I did. I don’t, to this day, know why I went, what compelled me. I had far more important and pressing things to do, but I ignored them.

She was like a breeze in those woods, navigating them easily, not making a sound. I blundered along behind her, crushing leaves and twigs, yet to her credit she never said a word about it.

“We’re here.”

Lizzie put some authority into her voice, and I knew, that wherever ‘here’ was, we were staying for awhile, just because she wished it.

What surprised me was that it was a house. And no ordinary house, no, it was huge, rambling, stuck in the middle of the woods. An anomaly, it didn’t seem to belong here, and, strangest of all, it seemed deserted.

I should have been scared, I know, I really should have- wandering through an empty house, all the furniture still there. That house must have been splendid once, and it seemed like it was waiting-waiting for its owner to return, reclaim it. I should have been surprised at the ease of which she navigated the house, climbing up hidden staircase after staircase, searching towards some climax, some secret I could only imagine. But instead, I was… excited. I wanted, for once, to know something about Lizzie- something, anything, in fact.

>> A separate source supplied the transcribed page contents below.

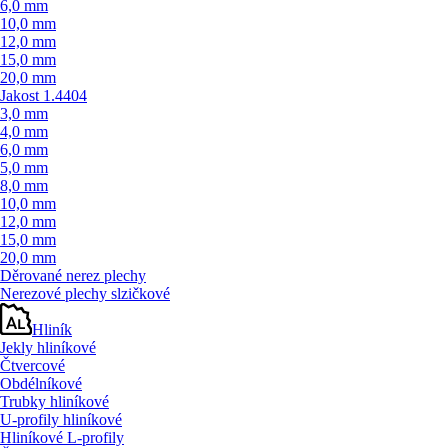
6,0 mm
10,0 mm
12,0 mm
15,0 mm
20,0 mm
Jakost 1.4404
3,0 mm
4,0 mm
6,0 mm
5,0 mm
8,0 mm
10,0 mm
12,0 mm
15,0 mm
20,0 mm
Děrované nerez plechy
Nerezové plechy slzičkové
Hliník
Jekly hliníkové
Čtvercové
Obdélníkové
Trubky hliníkové
U-profily hliníkové
Hliníkové L-profily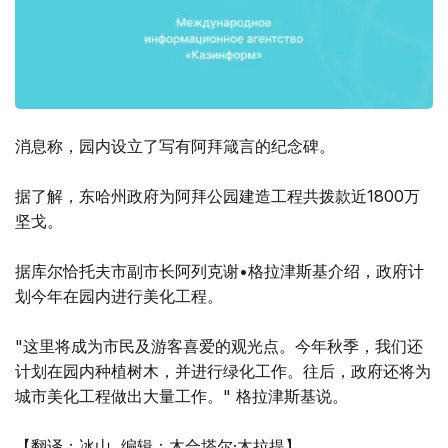
消息称，园内设立了写有阿拜箴言的纪念碑。
据了解，东哈州政府为阿拜公园建造工程共拨款近1800万
坚戈。
据库尔恰托夫市副市长阿列克谢•格拉津斯基介绍，政府计
划今年在园内进行美化工程。
"这里将成为市民及游客喜爱的观光点。今年秋季，我们还
计划在园内种植树木，并进行绿化工作。往后，政府还将为
城市美化工程做出大量工作。" 格拉津斯基说。
【翻译：冰山 编辑：木合塔尔·木拉提】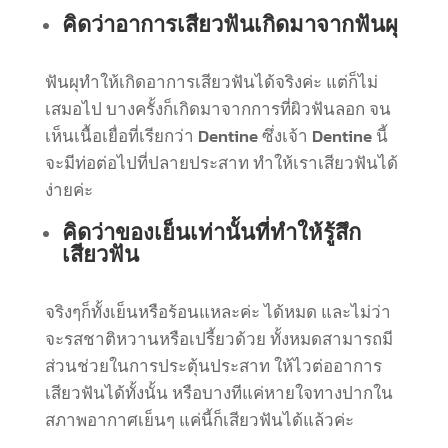
คิดว่าอาการเสียวฟันเกิดมาจากฟันผุ
ฟันผุทำให้เกิดอาการเสียวฟันได้จริงค่ะ แต่ก็ไม่
เสมอไป บางครั้งก็เกิดมาจากการที่ผิวฟันลอก จน
เห็นเนื้อเยื่อที่เรียกว่า Dentine ซึ่งเจ้า Dentine นี้
จะมีท่อต่อไปที่ปลายประสาท ทำให้เราเสียวฟันได้
ง่ายค่ะ
คิดว่าของเย็นเท่านั้นที่ทำให้รู้สึก
เสียวฟัน
จริงๆก็ทั้งเย็นหรือร้อนแหละค่ะ ได้หมด และไม่ว่า
จะรสชาติหวานหรือเปรี้ยวด้วย ทั้งหมดสามารถมี
ส่วนช่วยในการประตุ้นประสาท ให้ไวต่ออาการ
เสียวฟันได้ทั้งนั้น หรือบางทีแค่หายใจทางปากใน
สภาพอากาศเย็นๆ แค่นี้ก็เสียวฟันได้แล้วค่ะ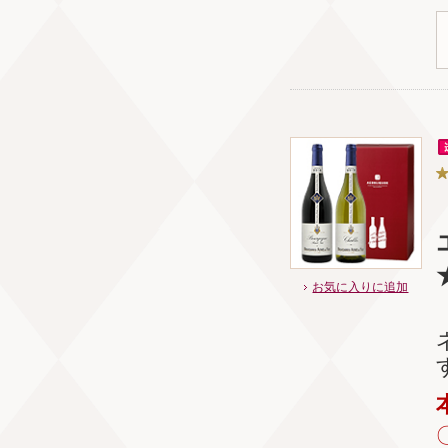
お気に入りに追加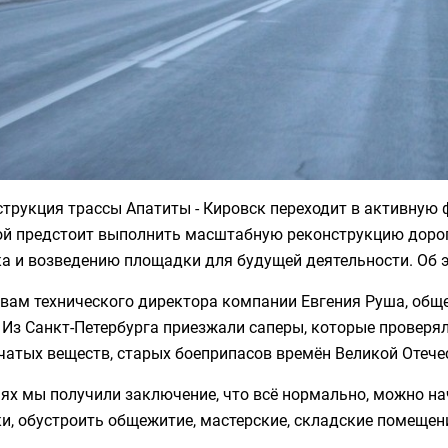
трукция трассы Апатиты - Кировск переходит в активную 
ой предстоит выполнить масштабную реконструкцию дороги
ка и возведению площадки для будущей деятельности. Об
овам технического директора компании Евгения Руша, общ
 Из Санкт-Петербурга приезжали саперы, которые проверя
чатых веществ, старых боеприпасов времён Великой Отече
нях мы получили заключение, что всё нормально, можно н
и, обустроить общежитие, мастерские, складские помещени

“Lizzie?” I called each time I lost her, and each time she was just beyond my reach, teasing me, like that scent of hers, like those eyes. Lizzie really was a rather teasing kind of person.

“Here,” Lizzie’d whisper back, quiet as always, and I had to strain to hear her. “Come on.”

I’d huff and puff, and catch up again, mumbling, “Don’t do that again, Lizzie.” And each time, she’d slip out of my grasp, always pulling me further and further, up to that which she wished to show me.

“Here.”

Finality, at last, and I saw where we were.

On the roof, and the trees lay beneath us, stretching out miles and miles, and I was sure that the woods had never been that big, the house so high, the stars so bright, the air so cold. It had been day when we went in, but now it was night, dark as the lashes around Lizzie’s clementine eyes.

I wouldn’t put it past that house to play such a dirty trick on us, yet I was surprised, and Lizzie, Lizzie was not. It seemed almost as if she belonged here, sitting on that bit of roof, staring off into the stars.

“Have you ever wondered what was out there?” Lizzie asked me, finally, waving an expansive arm over the sky, which seemed touchable tonight, as if you could reach out and it would be smooth as satin, thin and slippery, so fine it slid out of your grasp.

“No,” I told her truthfully, and she looked slightly disappointed, like she’d expected more out of me. I would have, at that moment, given anything to take that look away.

“Never? Not even now?” Lizzie asked, and this time, I seemed to give the right answer.

“Yes, now,” I returned, and she seemed pleased, though she didn’t smile, of course. Lizzie never smiled.

“What do you think you can do?” Lizzie prodded, giving me a curious look.

“Here? Anything,” I answered, and she did the strangest thing. Lizzie has, in her time, done many strange things.

“Then go,” Lizzie told me, and I stood up, on the edge of that roof, and jumped. And, as though I’d expected it, I wasn’t frightened when I felt the wings growing from my arms, lifting me up and letting me soar through the sky. I turned around to look at her.

I’ll never know why I said it, but I did. “Come be beautiful with me, Lizzie,” I asked, and she shook her head.

In the second that I turned away and slid off into that satin sky of night, I could have sworn I saw her smile.